Like so many others, I was sad to hear that Bert Wyatt-Brown passed away over the weekend in Baltimore. His wife Anne relayed the news on Sunday.
Bert is best known as an accomplished writer, historian, mentor, and leader of the historical profession.
Bert on the Maine coast, 2006 |
He was the author over 100 scholarly articles and essays and wrote a variety of acclaimed books. His Southern Honor: Ethics and Behavior in the Old South was a finalist for the Pulitzer Prize. Novelist Walker Percy called the book "A remarkable achievement--a re-creation of the living reality of the antebellum South from thousands of bits and pieces of the dead past." "Unlike so many historians who have been interested in handing down judgments, favorable or unfavorable, on the Old South," wrote Harvard historian David Herbert Donald, "Wyatt-Brown has studied Southerners much as an anthropologist would an aboriginal tribe. An important, original book which challenges so many widely held beliefs about the Old South."

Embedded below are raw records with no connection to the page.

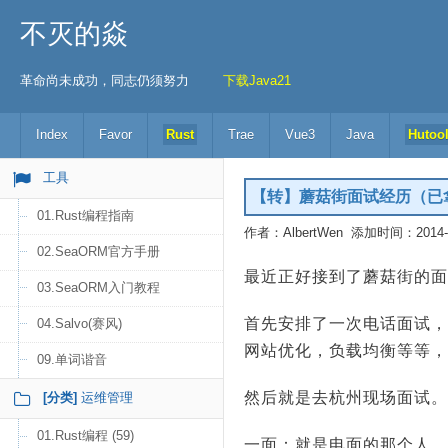
不灭的焱
革命尚未成功，同志仍须努力
下载Java21
Index
Favor
Rust
Trae
Vue3
Java
Hutoo
工具
【转】蘑菇街面试经历（已拿到
01.Rust编程指南
作者：AlbertWen 添加时间：2014-10
02.SeaORM官方手册
最近正好接到了蘑菇街的面
03.SeaORM入门教程
首先安排了一次电话面试，
04.Salvo(赛风)
网站优化，负载均衡等等，
09.单词谐音
然后就是去杭州现场面试。
[分类]
运维管理
01.Rust编程 (59)
一面：就是电面的那个人，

True to form, Bert just completed his last book not long before his passing. I saw him and Anne in September and he was thrilled to have completed the project. We were emailing back and forth last week about the images to accompany the text. Titled A Warring Nation: Honor, Race, and Humiliation at Home and Abroad, it will soon be rolled out by the University of Virginia Press.

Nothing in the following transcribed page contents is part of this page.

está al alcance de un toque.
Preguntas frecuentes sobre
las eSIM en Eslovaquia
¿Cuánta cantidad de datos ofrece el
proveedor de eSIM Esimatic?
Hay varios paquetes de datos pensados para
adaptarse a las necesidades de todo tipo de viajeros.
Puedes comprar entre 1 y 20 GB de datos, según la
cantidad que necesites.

Maybe most importantly, Bert taught and mentored numerous students at the University of Florida, Colorado State University, the University of Colorado, the University of Wisconsin, and Case Western Reserve University.
As one of his many grad students, I can attest to his generous, wonderful spirit. With funds from the Milbauer chair he filled at the University of Florida, Bert would help students attend conferences like the Southern Historical Association, the Saint George Tucker Society, the American Historical Association, and others. He provided research money to students as well. Many a dissertation was sped along by his help and keen interest. Bert was a great prose stylist, more than happy to help his charges eliminate passive voice, dangling particles, unidentified antecedents, you name it. He was tireless in his big-picture, content edits to dissertations, conference, papers, and articles. (I can't imagine that my first book would have ever seen the light of day without his heroic reading of so many of my bad drafts.) Even after Bert retired he continued to meet with new graduate students at Johns Hopkins and elsewhere.
Those who studied with him, knew him as a colleague, or friend will deeply miss his sense of humor, his joy for living, dinners and visits with him and Anne, and so much more.
He is survived by his wife Anne, a daughter, a son-in-law, and two grandchildren.